Questa idea la possiamo riassumere con le parole della proposizione LVI condannata nel Sillabo del Beato Pio IX: "Le leggi e i costumi non abbisognano di sanzione divina, e nemmeno bisogna che le leggi umane si conformino al diritto di natura, e ricevano da Dio la forza obbligatoria." E' infatti dalla negazione di questo "diritto di natura" che prendono le mosse tutte le alchimie sessuali, morali e sociali che vediamo fermentare nella nostra vita; è dall'inesorabile applicarsi della volontà di potenza dello spirito del mondo - che, per colmo di ironia, si autodefinisce "debole" - che viene la negazione radicale della possibilità stessa dell'esistenza di questa legge" scritta nei nostri cuori, e a cui si richiamava lo stesso Cicerone.

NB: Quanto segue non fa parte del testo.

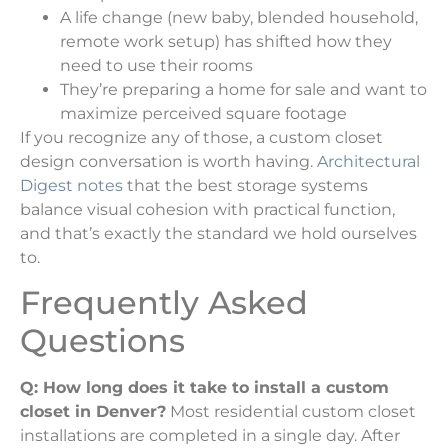
A life change (new baby, blended household,
remote work setup) has shifted how they
need to use their rooms
They’re preparing a home for sale and want to
maximize perceived square footage
If you recognize any of those, a custom closet
design conversation is worth having.
Architectural
Digest notes
that the best storage systems
balance visual cohesion with practical function,
and that’s exactly the standard we hold ourselves
to.
Frequently Asked
Questions
Q: How long does it take to install a custom
closet in Denver?
Most residential custom closet
installations are completed in a single day. After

Questo stesso dissidio, questa stessa frattura tra una morale non scritta dall'uomo ma impressa nel suo cuore, e un'etica solo umana, la ritroviamo anche in una delle più conosciute tragedie greche: l'Antigone di Sofocle, vissuto nel V secolo a.C. La vicenda, in breve, è questa: Eteocle, figlio di Edipo, esilia il fratello Polinice per avere il dominio sulla città di Tebe. In una cruenta battaglia sotto le mura della città entrambi i fratelli muoiono e il nuovo re della città, Creonte, ordina che il cadavere di Polinice resti insepolto, cibo per cani e corvi. A questo punto si inserisce Antigone, figlia anch'essa di Edipo, e sorella dei due. Obbedendo alla legge divina che impone la sepoltura dei cadaveri, Antigone viola gli ordini del re e compie i riti di sepoltura per il fratello Polinice. Catturata, viene condannata a morte.

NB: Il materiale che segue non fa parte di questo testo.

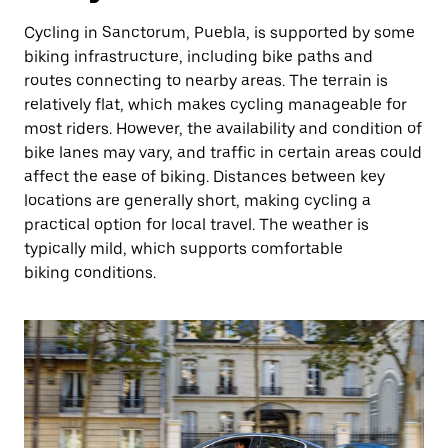
Cycling in Sanctorum, Puebla, is supported by some
biking infrastructure, including bike paths and
routes connecting to nearby areas. The terrain is
relatively flat, which makes cycling manageable for
most riders. However, the availability and condition of
bike lanes may vary, and traffic in certain areas could
affect the ease of biking. Distances between key
locations are generally short, making cycling a
practical option for local travel. The weather is
typically mild, which supports comfortable
biking conditions.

Se riportiamo questa storia, non è solo per il suo valore di testimonianza; è perchè Antigone ci è simpatica. E la sua presenza, leggendo i quesiti del referendum, si impone alla mente. Antigone, infatti, è nata da una relazione incestuosa tra Edipo - il suo padre-fratello - e la madre di entrambi, Giocasta. Ed è proprio lei - nata dalla negazione radicale delle "leggi non scritte e indistruttibili" - che si fa loro paladina. Ed è proprio a lei che pensiamo leggendo il quesito che chiede l'abolizione del divieto della fecondazione eterologa. A lei ma, sopratutto, alle altre Antigoni che - se il referendum passerà - popoleranno le tragedie del nostro futuro.

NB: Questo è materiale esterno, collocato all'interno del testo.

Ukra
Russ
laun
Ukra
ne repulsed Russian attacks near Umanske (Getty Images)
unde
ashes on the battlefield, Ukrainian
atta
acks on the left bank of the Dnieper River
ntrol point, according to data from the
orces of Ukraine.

Perchè, in fondo, per l'Antigone del mito una piccola consolazione esiste: ai suoi tempi non c'erano equipe di studiosi pronti a costruire un"utero" artificiale dove fare crescere e sviluppare i feti, soli e senza nessun legame con la madre; senza il cordone ombelicale a far passare nutrimento, sensazioni ed emozioni.
Almeno, l'Antigone del mito - al contrario delle sue sorelle future - aveva l'ombelico.